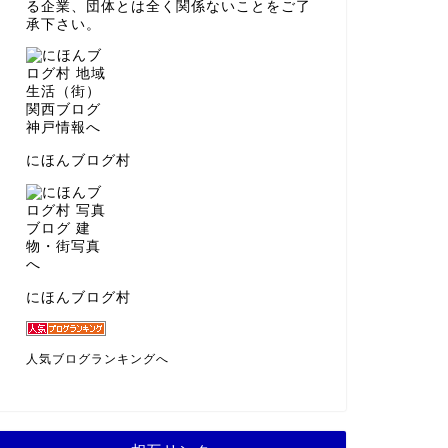
る企業、団体とは全く関係ないことをご了
承下さい。
にほんブログ村
にほんブログ村
人気ブログランキングへ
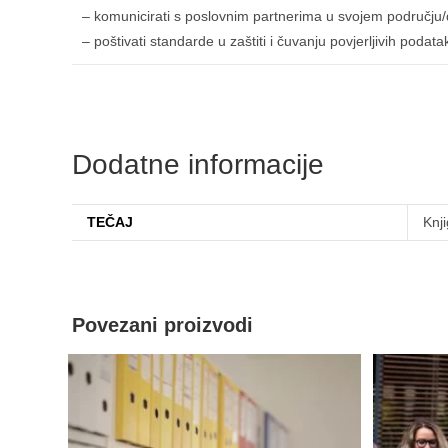
– komunicirati s poslovnim partnerima u svojem području/d
– poštivati standarde u zaštiti i čuvanju povjerljivih pod
Dodatne informacije
TEČAJ
Knj
Povezani proizvodi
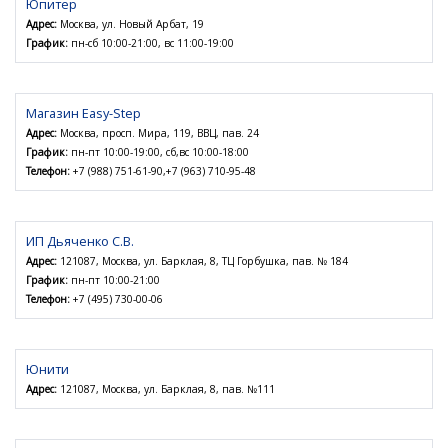
Юпитер
Адрес:
Москва, ул. Новый Арбат, 19
График:
пн-сб 10:00-21:00, вс 11:00-19:00
Магазин Easy-Step
Адрес:
Москва, просп. Мира, 119, ВВЦ, пав. 24
График:
пн-пт 10:00-19:00, сб,вс 10:00-18:00
Телефон:
+7 (988) 751-61-90,+7 (963) 710-95-48
ИП Дьяченко С.В.
Адрес:
121087, Москва, ул. Барклая, 8, ТЦ Горбушка, пав. № 184
График:
пн-пт 10:00-21:00
Телефон:
+7 (495) 730-00-06
Юнити
Адрес:
121087, Москва, ул. Барклая, 8, пав. №111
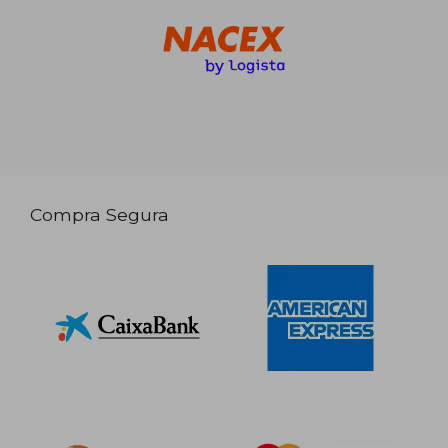
Compra Segura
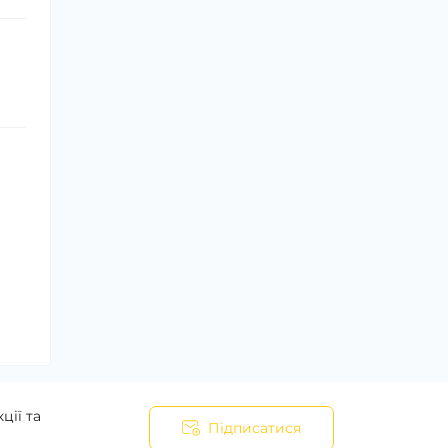
ції та
Підписатися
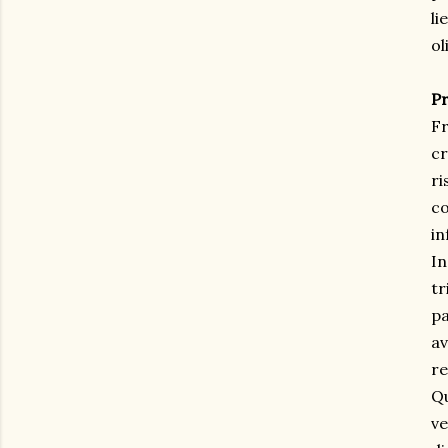
li
ol
P
Fr
cr
ri
co
in
In
tr
pa
av
re
Qu
ve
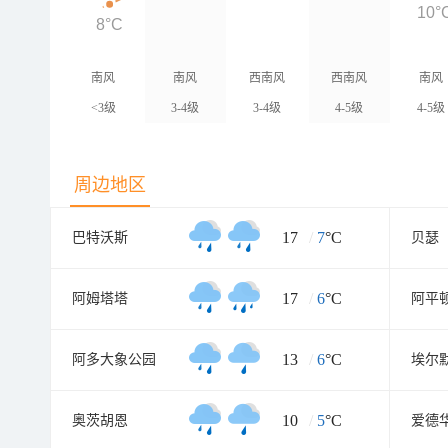
10°
8°C
南风
南风
西南风
西南风
南风
<3级
3-4级
3-4级
4-5级
4-5级
周边地区
17
/
7
°C
巴特沃斯
贝瑟
17
/
6
°C
阿姆塔塔
阿平
13
/
6
°C
阿多大象公园
埃尔
10
/
5
°C
奥茨胡恩
爱德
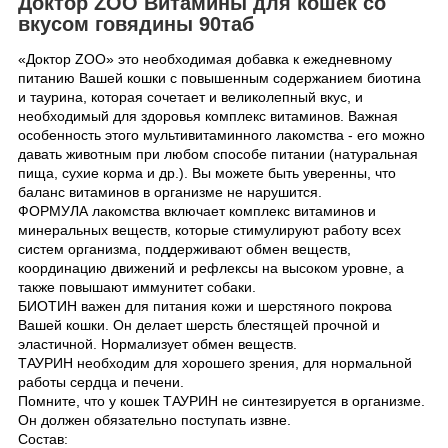
Доктор ZOO Витамины для кошек со
вкусом говядины 90таб
«Доктор ZOO» это необходимая добавка к ежедневному
питанию Вашей кошки с повышенным содержанием биотина
и таурина, которая сочетает и великолепный вкус, и
необходимый для здоровья комплекс витаминов. Важная
особенность этого мультивитаминного лакомства - его можно
давать животным при любом способе питании (натуральная
пища, сухие корма и др.). Вы можете быть уверенны, что
баланс витаминов в организме не нарушится.
ФОРМУЛА лакомства включает комплекс витаминов и
минеральных веществ, которые стимулируют работу всех
систем организма, поддерживают обмен веществ,
координацию движений и рефлексы на высоком уровне, а
также повышают иммунитет собаки.
БИОТИН важен для питания кожи и шерстяного покрова
Вашей кошки. Он делает шерсть блестящей прочной и
эластичной. Нормализует обмен веществ.
ТАУРИН необходим для хорошего зрения, для нормальной
работы сердца и печени.
Помните, что у кошек ТАУРИН не синтезируется в организме.
Он должен обязательно поступать извне.
Состав:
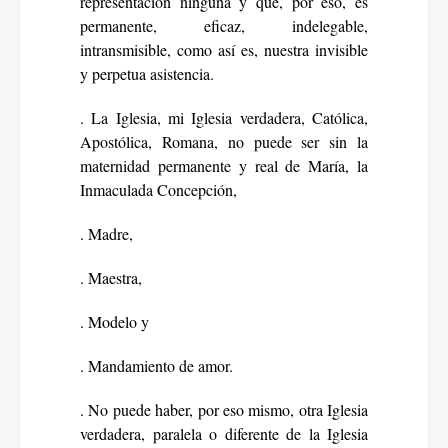
representación ninguna y que, por eso, es
permanente, eficaz, indelegable,
intransmisible, como así es, nuestra invisible
y perpetua asistencia.
. La Iglesia, mi Iglesia verdadera, Católica,
Apostólica, Romana, no puede ser sin la
maternidad permanente y real de María, la
Inmaculada Concepción,
. Madre,
. Maestra,
. Modelo y
. Mandamiento de amor.
. No puede haber, por eso mismo, otra Iglesia
verdadera, paralela o diferente de la Iglesia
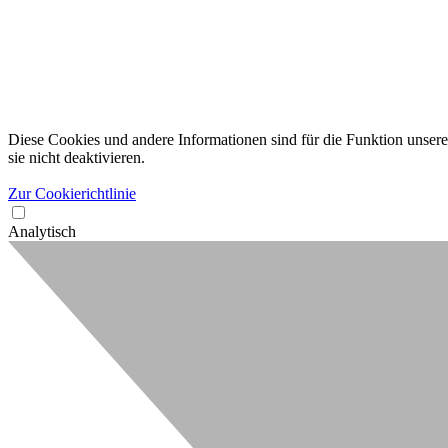
Diese Cookies und andere Informationen sind für die Funktion unserer
sie nicht deaktivieren.
Zur Cookierichtlinie
Analytisch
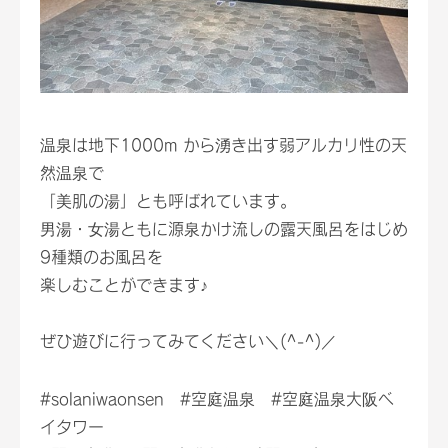
温泉は地下1000m から湧き出す弱アルカリ性の天
然温泉で
「美肌の湯」とも呼ばれています。
男湯・女湯ともに源泉かけ流しの露天風呂をはじめ
9種類のお風呂を
楽しむことができます♪
ぜひ遊びに行ってみてください＼(^-^)／
#solaniwaonsen #空庭温泉 #空庭温泉大阪ベ
イタワー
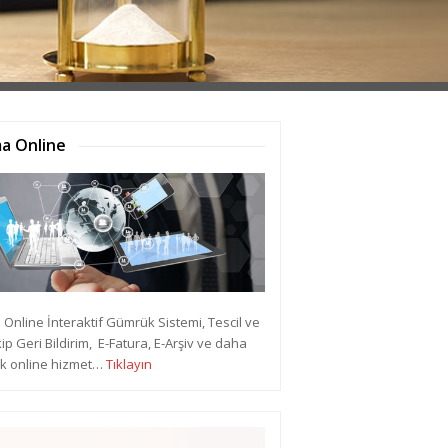
a Online
Online İnteraktif Gümrük Sistemi, Tescil ve
kip Geri Bildirim, E-Fatura, E-Arşiv ve daha
ok online hizmet…
Tıklayın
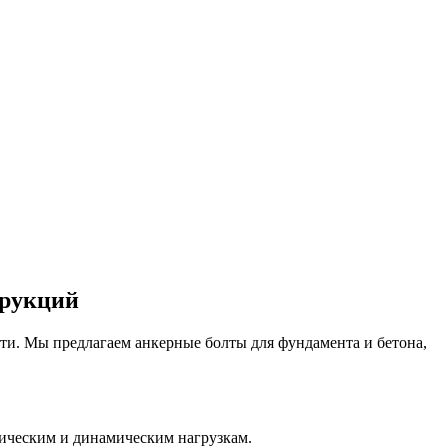
трукций
и. Мы предлагаем анкерные болты для фундамента и бетона,
тическим и динамическим нагрузкам.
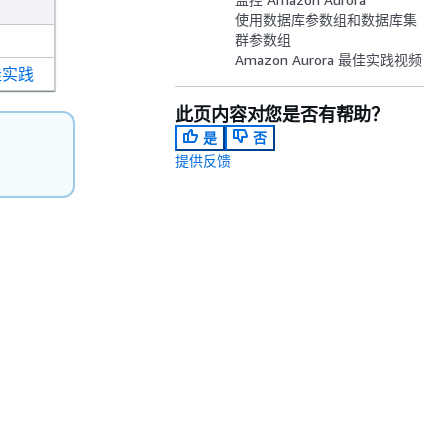
使用数据库参数组和数据库集
群参数组
Amazon Aurora 最佳实践视频
最佳实践
此页内容对您是否有帮助？
是
否
提供反馈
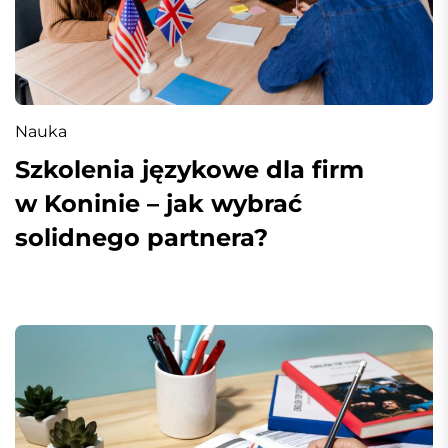
Nauka
Szkolenia językowe dla firm
w Koninie – jak wybrać
solidnego partnera?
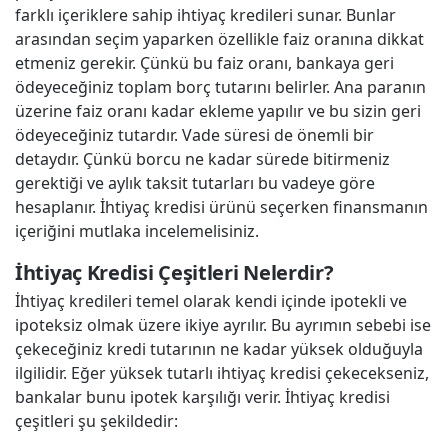
farklı içeriklere sahip ihtiyaç kredileri sunar. Bunlar
arasından seçim yaparken özellikle faiz oranına dikkat
etmeniz gerekir. Çünkü bu faiz oranı, bankaya geri
ödeyeceğiniz toplam borç tutarını belirler. Ana paranın
üzerine faiz oranı kadar ekleme yapılır ve bu sizin geri
ödeyeceğiniz tutardır. Vade süresi de önemli bir
detaydır. Çünkü borcu ne kadar sürede bitirmeniz
gerektiği ve aylık taksit tutarları bu vadeye göre
hesaplanır. İhtiyaç kredisi ürünü seçerken finansmanın
içeriğini mutlaka incelemelisiniz.
İhtiyaç Kredisi Çeşitleri Nelerdir?
İhtiyaç kredileri temel olarak kendi içinde ipotekli ve
ipoteksiz olmak üzere ikiye ayrılır. Bu ayrımın sebebi ise
çekeceğiniz kredi tutarının ne kadar yüksek olduğuyla
ilgilidir. Eğer yüksek tutarlı ihtiyaç kredisi çekecekseniz,
bankalar bunu ipotek karşılığı verir. İhtiyaç kredisi
çeşitleri şu şekildedir:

----------------------------------------

▸ DESCRIPTION OF THE TASK
Please copy every line from the entries that includes the word "kadar".

▸ TASK ANSWER
üzerine faiz oranı kadar ekleme yapılır ve bu sizin geri
detaydır. Çünkü borcu ne kadar sürede bitirmeniz
çekeceğiniz kredi tutarının ne kadar yüksek olduğuyla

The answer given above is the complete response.